- [PROVIDED DATA]:
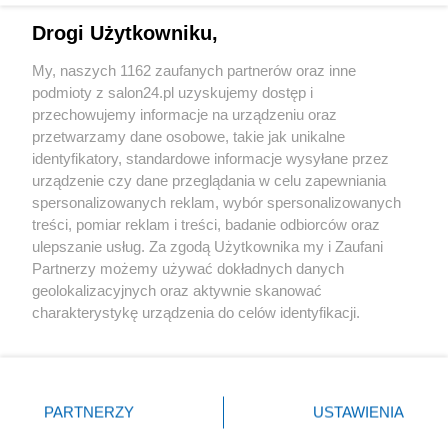
Drogi Użytkowniku,
Sport
My, naszych 1162 zaufanych partnerów oraz inne
podmioty z salon24.pl uzyskujemy dostęp i
Społeczeństwo
przechowujemy informacje na urządzeniu oraz
przetwarzamy dane osobowe, takie jak unikalne
Kultura
identyfikatory, standardowe informacje wysyłane przez
urządzenie czy dane przeglądania w celu zapewniania
spersonalizowanych reklam, wybór spersonalizowanych
treści, pomiar reklam i treści, badanie odbiorców oraz
ulepszanie usług. Za zgodą Użytkownika my i Zaufani
X
Facebook
Instagram
Youtube
Partnerzy możemy używać dokładnych danych
geolokalizacyjnych oraz aktywnie skanować
charakterystykę urządzenia do celów identyfikacji.
Web Content Media sp. z o. o. © 2022
Ponieważ cenimy Twoją prywatność, prosimy o zgodę na
korzystanie z tych technologii poprzez kliknięcie
„Akceptuję”. Zgoda jest dobrowolna i zawsze możesz ją
Pomoc
O nas
Praca
Reklama
Kontakt
zmienić/wycofać klikając przycisk ustawień prywatności
PARTNERZY
USTAWIENIA
znajdujący się w lewym dolnym rogu strony
. Niektóre
rodzaje przetwarzania danych nie wymagają zgody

- [ACTIVITY]:
The lines you return should be those above that contain the word "dane", every one of them.

- [EXPECTED ANSWER]:
przetwarzamy dane osobowe, takie jak unikalne
urządzenie czy dane przeglądania w celu zapewniania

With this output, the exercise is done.